Convocation 2018: Student speaker Jamison Langguth address

Jamison Langguth speaks at convocation 2018
Jamison Langguth

May 23, 2018

Greetings to Dean Williams, President Robinson, faculty, staff, and alumni. And to the Class of 2018, congratulations! Congratulations to our parents, friends, and loved ones, without whom today wouldn’t be as special, as it is a day we all have earned and should cherish together.

How many of you have ever smelled chocolate in a cornfield? This unexpected confectionary charring your lungs is a welcome surprise in such a dry confined space, but I think the best way to describe it is as a home I can’t go back to. In 1909, a successful chocolatier and his wife started a free nonsectrarian school in Pennsylvania for white orphaned boys. The students attended year-round, living in small dormitories called student homes, working on the farm.  To this day it remains a free education for our nation’s poorest of any color, religion, gender identity, or family structure.

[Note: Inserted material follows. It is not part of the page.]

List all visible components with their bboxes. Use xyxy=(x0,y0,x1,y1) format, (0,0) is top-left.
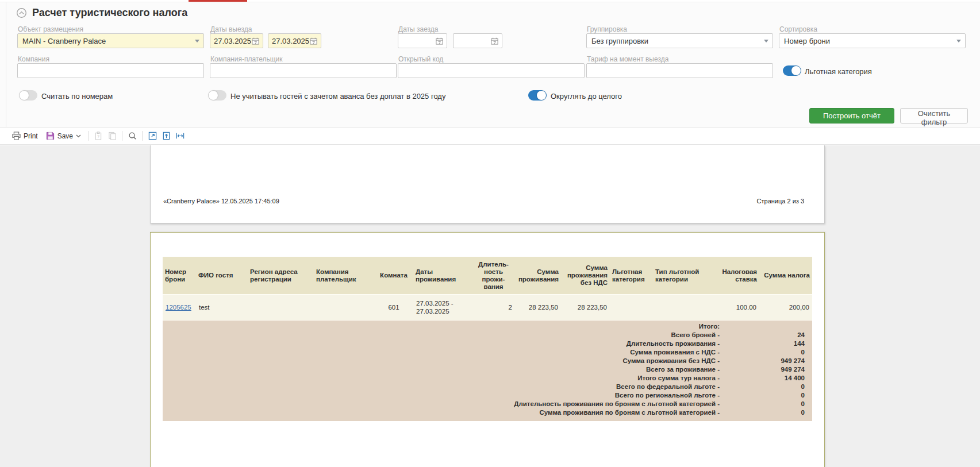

I remember my first days there very clearly. It was January. I was 7. I had not really been taught how to use utensils, so I preferred to eat with my hands and had the attention span of a puppy. This was similar to my first days here at Harvard.

My first class was in an accelerated course that I mistakenly thought was a part of orientation. On our first day we were given an hour to write and present a speech that tapped into our personal story—something I always dread.

However, through that experience I learned that everyone benefits when people tell their stories—so I would like to tell you a little bit of my story, to make the case for you to break barriers for others.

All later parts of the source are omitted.